If forced to rely on the local power utility – which nearly every airport running its own micro-grid would effectively be – airports first need to know that such a utility would have enough capacity to supply the airport on a constant basis. A facility drawing more power for aviation fuel, electric rental cars, and all other new uses such as are now being contemplated as electrification becomes ever more widespread would require an enormous influx of additional electricity. Where would this new power come from? Many existing utilities simply can’t provide that quantity. If they can, it may require pulling supply from other areas. There are few surer ways for airports to endure the wrath of the local community than to be the cause of rolling brown-outs in the surrounding area as the utility serves the airport’s needs above those of other customers.
Finally, the question that perhaps should be asked first appears not to be asked at all. What is the purpose of the electrification? Undoubtedly, the answer is to protect the environment, but this misses the most important point. How is that electricity to be produced?
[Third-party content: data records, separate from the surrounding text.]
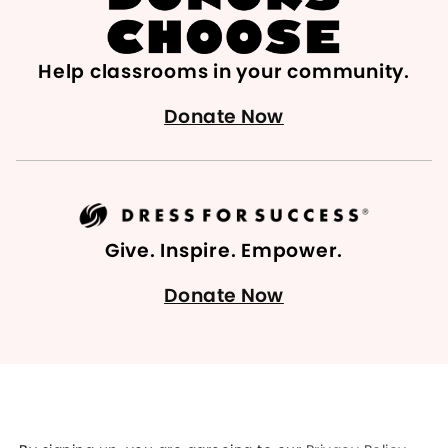
Help classrooms in your community.
Donate Now
Give. Inspire. Empower.
Donate Now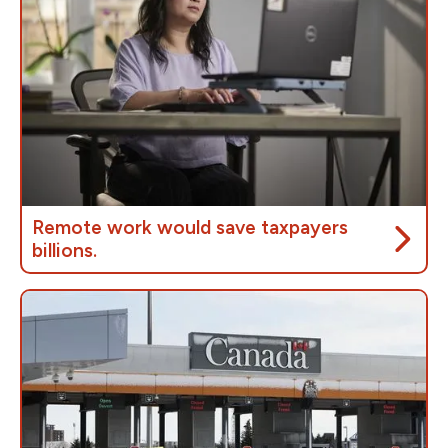
means investing in public servicesto provide the care
they depend on.
Remote work would save taxpayers
billions.
The government’s own research shows that
implementing remote work for federal workers would
save taxpayers up to
$6 billion dollars
by
repurposing half of its federal buildings.
Those cost savings could be reinvested into
improving public services.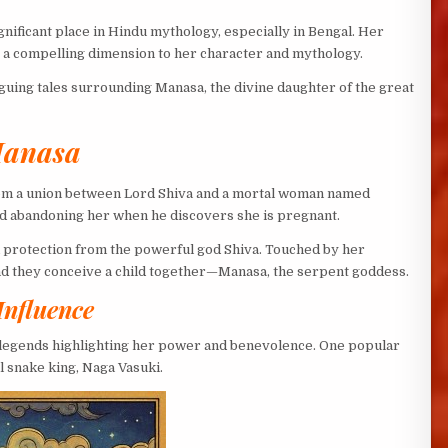
ignificant place in Hindu mythology, especially in Bengal. Her
s a compelling dimension to her character and mythology.
riguing tales surrounding Manasa, the divine daughter of the great
Manasa
om a union between Lord Shiva and a mortal woman named
nd abandoning her when he discovers she is pregnant.
nd protection from the powerful god Shiva. Touched by her
 and they conceive a child together—Manasa, the serpent goddess.
Influence
g legends highlighting her power and benevolence. One popular
 snake king, Naga Vasuki.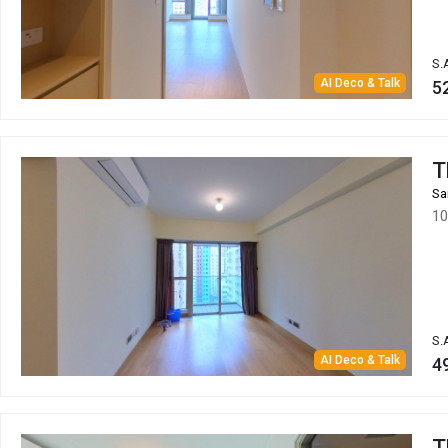
S.
AI Deco & Talk
5
T
Sa
10
S.
AI Deco & Talk
4
T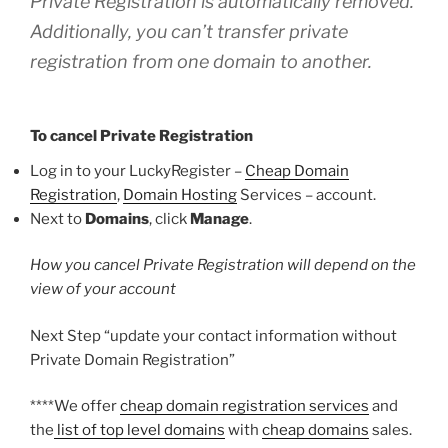
Private Registration is automatically removed.
Additionally, you can’t transfer private
registration from one domain to another.
To cancel Private Registration
Log in to your LuckyRegister –
Cheap Domain
Registration
,
Domain Hosting
Services – account.
Next to
Domains
, click
Manage
.
How you cancel Private Registration will depend on the
view of your account
Next Step “update your contact information without
Private Domain Registration”
****We offer
cheap domain registration services
and
the
list of top level domains
with
cheap domains
sales.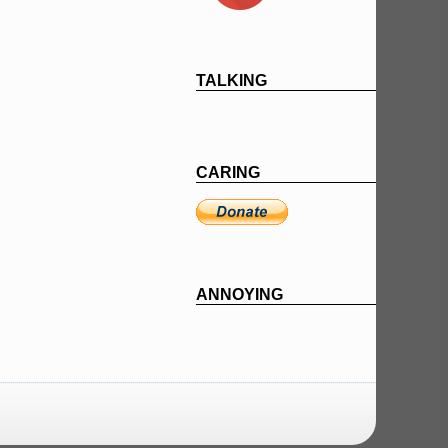
TALKING
CARING
ANNOYING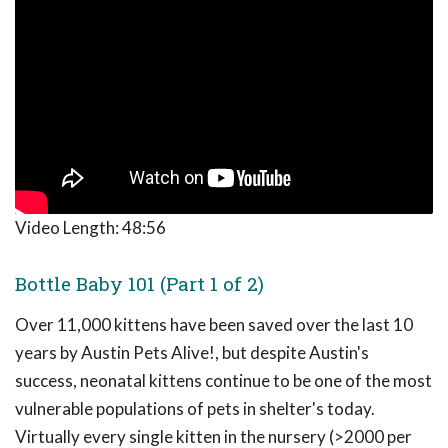
Video Length:
48:56
Bottle Baby 101 (Part 1 of 2)
Over 11,000 kittens have been saved over the last 10
years by Austin Pets Alive!, but despite Austin's
success, neonatal kittens continue to be one of the most
vulnerable populations of pets in shelter's today.
Virtually every single kitten in the nursery (>2000 per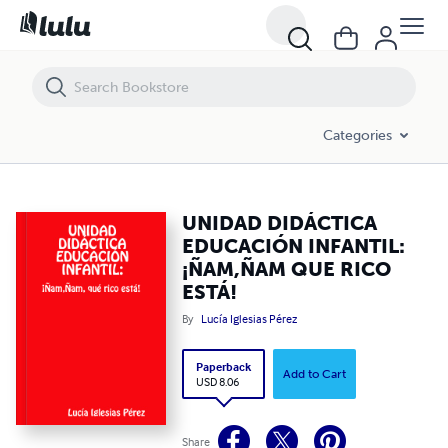
UNIDAD DIDÁCTICA EDUCACIÓN INFANTIL: ¡ÑAM,ÑAM QUE RICO EST
Categories
UNIDAD DIDÁCTICA
EDUCACIÓN INFANTIL:
¡ÑAM,ÑAM QUE RICO
ESTÁ!
By
Lucía Iglesias Pérez
Paperback
Add to Cart
USD 8.06
Share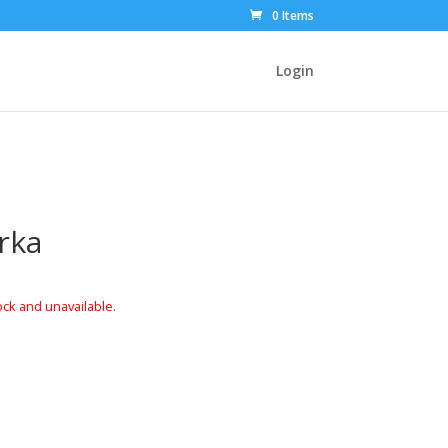
0 Items
Login
rka
ock and unavailable.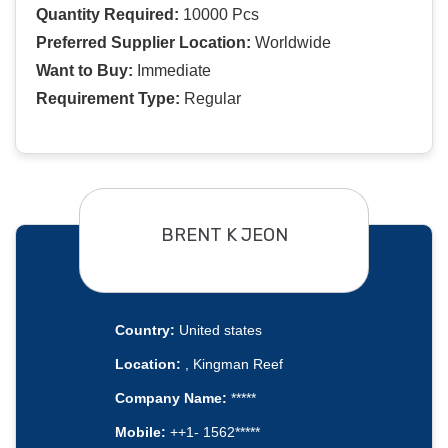
Quantity Required:
10000 Pcs
Preferred Supplier Location:
Worldwide
Want to Buy:
Immediate
Requirement Type:
Regular
BRENT K JEON
Country:
United states
Location:
, Kingman Reef
Company Name:
*****
Mobile:
++1- 1562*****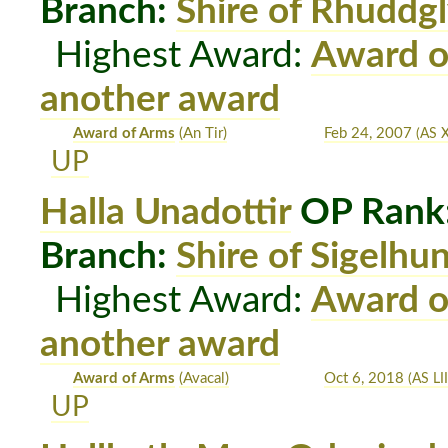
Branch:
Shire of Rhuddg
Highest Award:
Award o
another award
Award of Arms
(An Tir)
Feb 24, 2007
(AS X
UP
Halla Unadottir
OP Rank
Branch:
Shire of Sigelhu
Highest Award:
Award o
another award
Award of Arms
(Avacal)
Oct 6, 2018
(AS LII
UP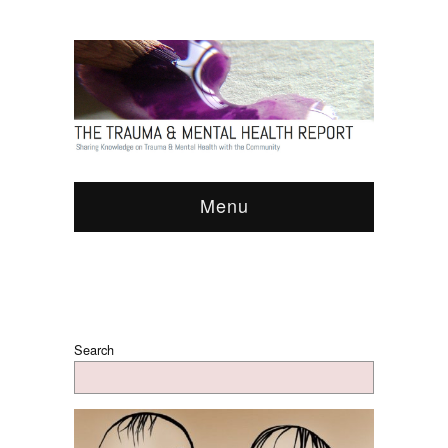
Menu
Search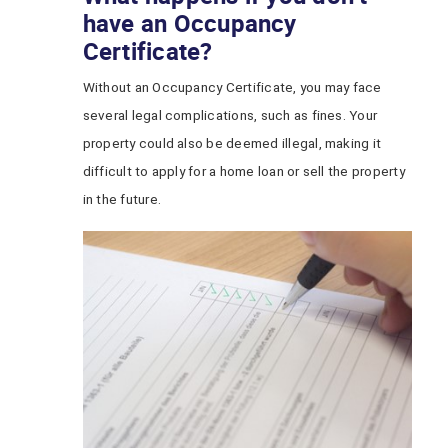
have an Occupancy
Certificate?
Without an Occupancy Certificate, you may face
several legal complications, such as fines. Your
property could also be deemed illegal, making it
difficult to apply for a home loan or sell the property
in the future.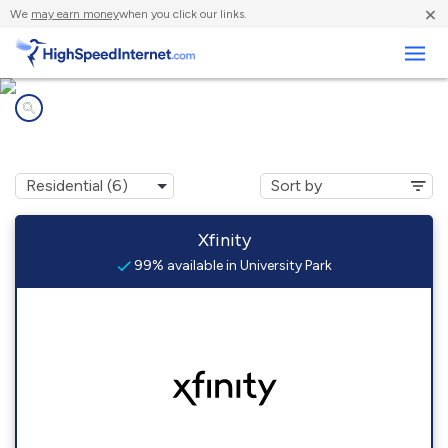
×
We
may earn money
when you click our links.
Business
Internet providers in
University Park, PA
Xfinity
99% available in University Park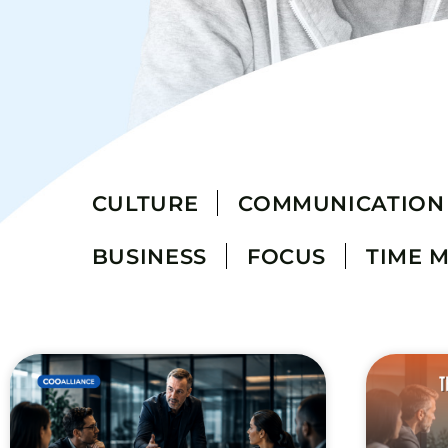
CULTURE
COMMUNICATION
BUSINESS
FOCUS
TIME 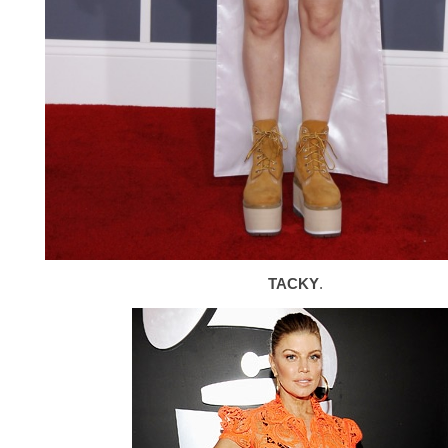
TACKY
.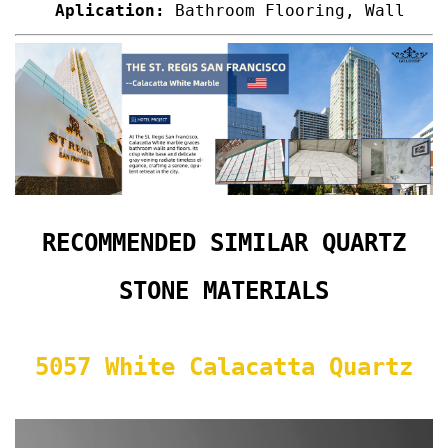
Aplication:
Bathroom Flooring, Wall
RECOMMENDED SIMILAR QUARTZ
STONE MATERIALS
5057 White Calacatta Quartz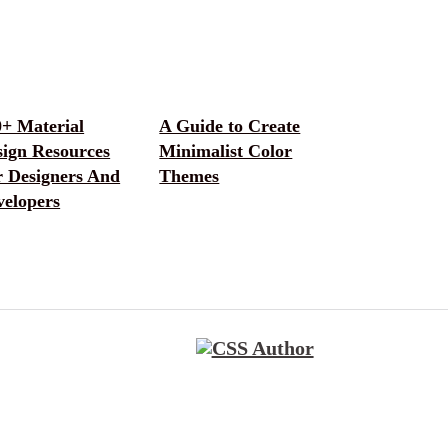
0+ Material
A Guide to Create
sign Resources
Minimalist Color
r Designers And
Themes
velopers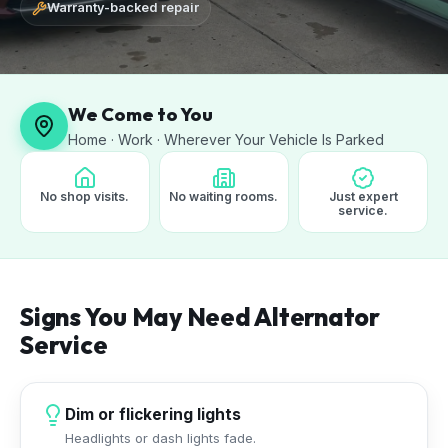
Warranty-backed repair
We Come to You
Home · Work · Wherever Your Vehicle Is Parked
No shop visits.
No waiting rooms.
Just expert
service.
Signs You May Need Alternator
Service
Dim or flickering lights
Headlights or dash lights fade.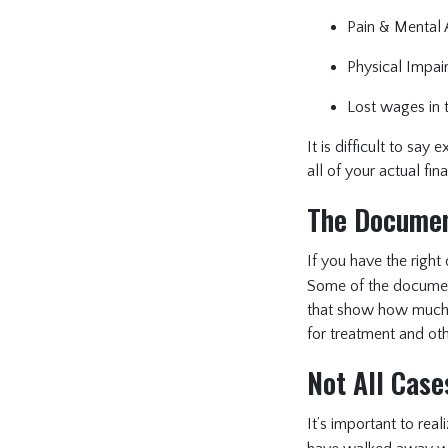
Pain & Mental A
Physical Impair
Lost wages in t
It is difficult to sa
all of your actual fin
The Documen
If you have the rig
Some of the document
that show how much y
for treatment and oth
Not All Case
It’s important to real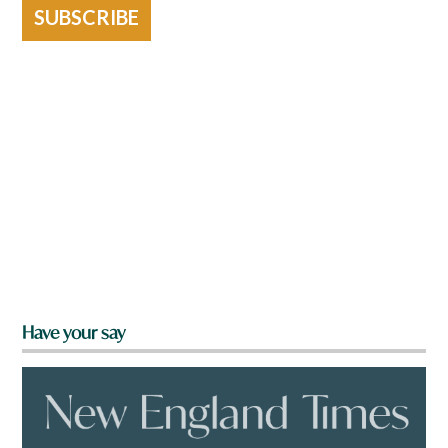
SUBSCRIBE
Have your say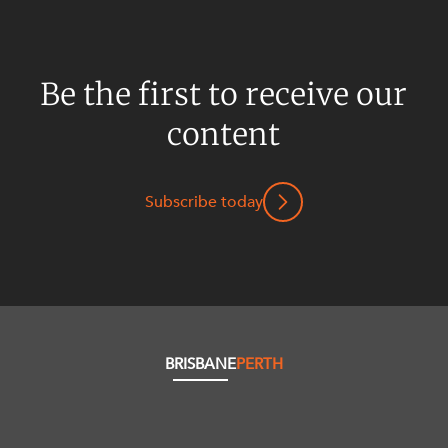
Be the first to receive our
content
Subscribe today
BRISBANE
PERTH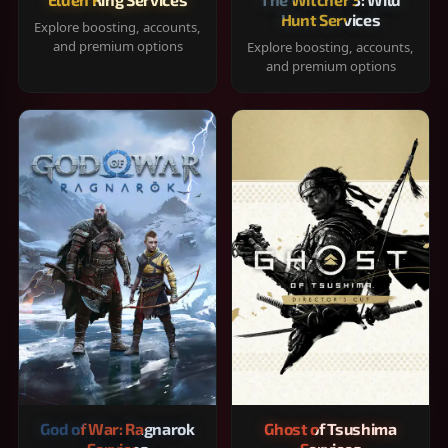
Hunt Services
Explore boosting, accounts,
and premium options
Explore boosting, accounts,
and premium options
God of War: Ragnarok
Ghost of Tsushima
We don’t use kites and keys. Electricity gets produced primarily in power plants, and the key element there is the input. In many states, especially in the Midwest, coal remains the primary source of fuel producing electricity. Any switch to electricity and away from jet fuel for planes or gasoline for rental cars in states like Indiana and Wisconsin actually may hurt the environment instead of helping it, at least until new environmentally friendly sources of supply match up with the increased demand. Is this what we want? Long term electrification may make sense, but if our goal is to make a difference now this would be going in the opposite direction. We need to take care that our policies encouraging the increased use of electricity are, in fact, consistent with our ability to produce all of this new energy via environmentally friendly energy production technologies.
For the long term health of the planet then, moving toward cleaner sources of energy is very important. In the short run, however, the rush to electrify is fraught with problems. Before airports rush headfirst into this process, it would be wise to ask, first, if this actually will help the environment given the current and projected new power sources that will be generating the electricity, second, whether there will be sufficient electricity to provide the power the airport once all of these new electrical uses and needs have been implemented, and, third, if the power would be reliable at all times that it is needed. Unless the answer is yes to all three, it might be better to prepare for that day yet not rush to implement a premature solution too quickly that may only make the problem worse before it gets better.